Diskusi Jurnalisme Lingkungan Bersama Yanti Mirdayanti di Rektorat Untan
by Nur Iskandar
Road show diskusi jurnalisme lingkungan yang digelar Borneo Tribune sudah dilaksanakan di tiga kabupaten. Meliputi Sambas, Singkawang dan Kabupaten Pontianak. Hari ini rencananya kegiatan tersebut akan digelar di Lantai Dua Rektorat Untan.
Sebelumya direncanakan di Borneo Tribune, namun untuk mengantisipasi membludaknya peserta maka dipilih Rektorat Untan. Tentu saja dengan bekerja sama dengan pihak rektorat, FLEGT dan sejumlah pihak. Diskusi digelar mulai pukul 09.00 WIB hingga selesai.
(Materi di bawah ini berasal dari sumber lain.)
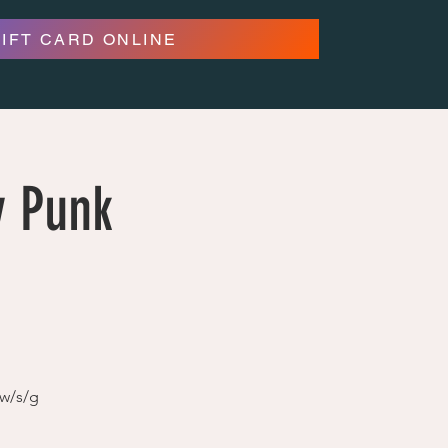
GIFT CARD ONLINE
y Punk
 w/s/g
Pemanasan global, deforestasi, social forestry dan disaster bukan hanya persoalan di tingkat elit. Insan pers menjadi pilar untuk membuka kesadaran publik tentang pentingnya pelestarian lingkungan, menggugah kesadaran masyarakat tentang tanggung jawab memelihara lingkungan, sehingga sustainable dan lestari.
Tujuan kegiatan Roadshow Diskusi Lingkungan Hidup kerjasama antara Borneo Tribune, Tribune Institute dan EC-Indonesia FLEGT Support Project untuk menarik minat publik terhadap isu lingkungan hidup sebagai salah satu fokus pembangunan. Peserta dibatasi 30-50 agar efektif dan efisien dalam proses knowledge sharing.
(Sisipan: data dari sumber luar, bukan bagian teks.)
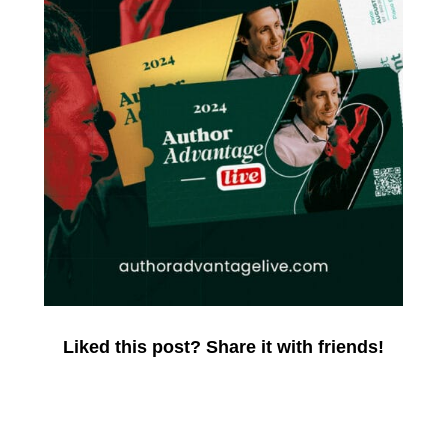
Liked this post? Share it with friends!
Yanti Mirdayanti adalah freelancer Borneo Tribune yang kini berdomisili di Bonn, Jerman. Ia berpengalaman sebagai aktivis dan travel writer selain Jerman, juga AS, dan Peru. Ia kini bekerja untuk Duetche Welle.
Pengetahuan bidang lingkungan didapatkan Yanti Mirdayanti selain reportase jurnalistik, juga mendampingi suaminya yang bertugas di badan pertanian PBB (FAO) dan berkantor cabang di Bonn.
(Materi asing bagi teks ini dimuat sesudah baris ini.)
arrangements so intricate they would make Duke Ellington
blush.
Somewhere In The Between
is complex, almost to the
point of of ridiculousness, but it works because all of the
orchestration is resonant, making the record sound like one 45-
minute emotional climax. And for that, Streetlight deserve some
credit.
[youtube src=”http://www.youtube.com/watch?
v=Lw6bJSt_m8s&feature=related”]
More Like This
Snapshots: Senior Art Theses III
Perbandingan isu lingkungan hidup antara Jerman (Eropa), AS, Peru dan Indonesia adalah sangat menarik untuk didiskusikan. Bagaimana jurnalis di masing-masing negara menyikapinya? Bagaimana respon masyarakat di masing-masing negara serta output peraturan yang meregulasinya adalah sangat menarik untuk kajian diskusi jurnalisme lingkungan.
Peserta diskusi adalah aktivis lingkungan hidup, pelajar, mahasiswa, pendidik, wakil rakyat, pemerintah maupun tokoh masyarakat.
Diskusi menggunakan waktu 2-3 jam dan hasil diskusinya diekspose ke media agar terjadi kelas belajar yang lebih besar.
Kegiatan ini terselenggara atas kerjasama Borneo Tribune, Tribune Institute dan EC-Indonesia FLEGT Support Project. Borneo Tribune adalah media cetak yang menegaskan diri pada bidang pendidikan dengan fokus edukasi termasuk upaya bagaimana menyelamatkan lingkungan hidup Kalimantan (Borneo) dari ancaman kepunahan.
Tribune Institute adalah lembaga non profit milik Borneo Tribune yang bergerak di bidang pelatihan dan pengembangan. Meningkatkan skill dan mutu jurnalisme di Kalimantan.
EC-Indonesia FLEGT Support Project adalah lembaga yang memerangi praktik illegal logging salah satu tema sentral penyelamatan lingkungan di Indonesia dengan mendorong perdagangan kayu legal. Lembaga ini didonasi oleh masyarakat Uni Eropa.
Road Show Diskusi Jurnalisme Lingkungan Hidup masing-masing di Singkawang, Sambas, Mempawah dan Kota Pontianak. Diharapkan wilayah Pantai Utara menjadi support system bagi penyelamatan lingkungan hidup di Kalbar. Pada lain kesempatan akan digarap roadshow pada wilayah Timur Kalbar.(publish in Borneo Tribune, 19 Januari) Foto: sebagian peserta foto bersama seusai diskusi di Gedung DPRD Kabupaten Pontianak, Kota Mempawah, 80 km dari Kota Pontianak. 2008).